**Exercise:** An exact reproduction of the records is required. Images must be left out.

**Data shown:**
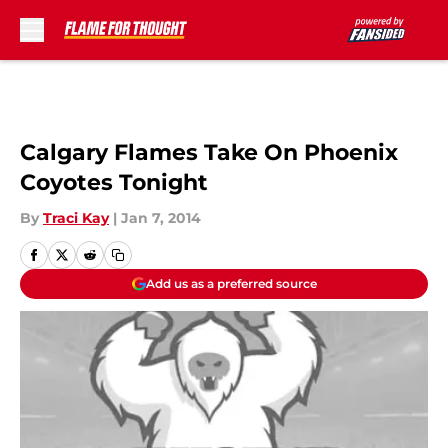
Skip to main content
Calgary Flames Take On Phoenix
Coyotes Tonight
By
Traci Kay
|
Jan 7, 2014
Add us as a preferred source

**Answer below:**
Skip to main content
Calgary Flames Take On Phoenix
Coyotes Tonight
By
Traci Kay
|
Jan 7, 2014
Add us as a preferred source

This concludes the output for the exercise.